Linux Tracepoints are hard coded hooks inside the Kernel allowing a code to be executed when the event is fired (which is exactly what bpftrace does), one good thing about tracepoint is that they have a contract and are quite stable in several kernel versions (backward compatibility) and they exist for almost all system calls so always prefer to use them, a not so good news is that we do not have that much tracepoints, so it is usually not enough to do everything we might have on mind when trying to observe or monitor specific features.

It is possible to use bpftrace -l ‘tracepoint:*’ to display all available tracepoints and use the “-v” option to print its arguments. On my view the hardest thing about tracepoints is understand how to use their arguments (accessible via the args built-in variable) that can be done by finding documentation or looking inside the Kernel code itself, so here comes another tip: use the kstack bpftrace function to find where the tracepoint was invoked then download the kernel code to dig into it.

As showed previously the following code tracks return of all syscalls by filtering the ones where a no permission (EPERM) was returned, observes how the args variable is used:

tracepoint:raw_syscalls:sys_exit
/args->ret == -13/
{
  printf("EPERM: %s -> %s\n", comm, ksym(*(kaddr("sys_call_table") + args->id * 8)));
}

Now imagine you want to track something is ongoing however there is no trace point available – at the time this post was written there was 2K tracepoints against +50K Kernel Probes – one solution would be send a patch to Linux Kernel adding the new tracepoint (that could take a while) or just use one of the thousands kernel functions and track it straight away.  Even though it is important to have on mind that Kernel Probes are “just” a C function inside the Kernel and like any function or method inside a program it is subject to unnoticed change.
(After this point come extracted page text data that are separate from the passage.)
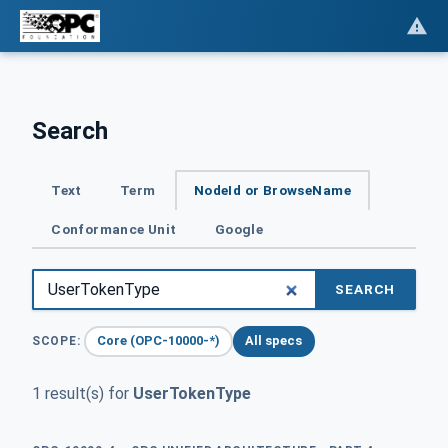
Search
Text
Term
NodeId or BrowseName
Conformance Unit
Google
SEARCH
Core (OPC-10000-*)
All specs
SCOPE:
1 result(s) for
UserTokenType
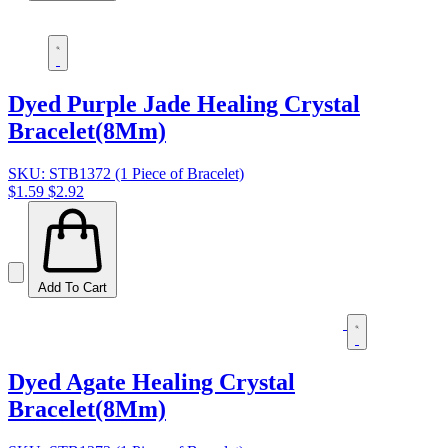
Dyed Purple Jade Healing Crystal
Bracelet(8Mm)
SKU: STB1372 (1 Piece of Bracelet)
$1.59
$2.92
Add To Cart
Dyed Agate Healing Crystal
Bracelet(8Mm)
Personally, I like this approach of “Private APIs”, much better assume the risk and getting the problem solved then having to wait months or sometimes a life for a strict contract.

In order to see the list of Kernel Probes the following bpftrace -l “kprobe:*” command can be used, the “-v” option here does not display extra information even though most of the functions can be easily found inside the kernel source code. For each kprobe event there is also a kretprobe for its return which arguments and return can be respectively accessed using args0, args1, …, argsN or retval variables.

The following script track all calls to vfs_read and compute how much time was spend inside it grouping them by thread ID and file mode:

#include <linux/fs.h>

kprobe:vfs_read
{
  $file = (struct file *)arg0;
  @start[tid, $file->f_inode->i_mode] = nsecs;
}

kretprobe:vfs_read
/@start[tid, ((struct file*)arg0)->f_inode->i_mode] && retval >= 0/
{
  $duration_us = (nsecs - @start[tid]) / 1000;
  @us[pid,comm] = hist($duration_us);
  delete(@start[tid])
}

Software and Hardware Interruption are still intimately related to kernel functionalities and shall be used with caution once they can be triggered millions of times putting any tracing under pressure and affect overall system performance.

While software interruption is triggered by currently running processes (asking for an IO for example) the hardware ones are usually caused by devices requiring CPU attention. Both software and hardware events can be list by using bpftrace -l ‘software:*’ and bpftrace -l ‘hardware:*’.

The following program sample one hundredth of all page faults grouping them by User Stack and Process name:

software:page-faults:1
{
  @[ustack, comm] = count();
}

Finally, we have User Events which on the kernel perspective is everything coming from the user space. User events can be split into User Probes (like Kernel Probes, i.e., functions inside user programs or libraries) and User-level Static Defined Tracing (like tracepoints, i.e. tracepoints inside user programs or libraries).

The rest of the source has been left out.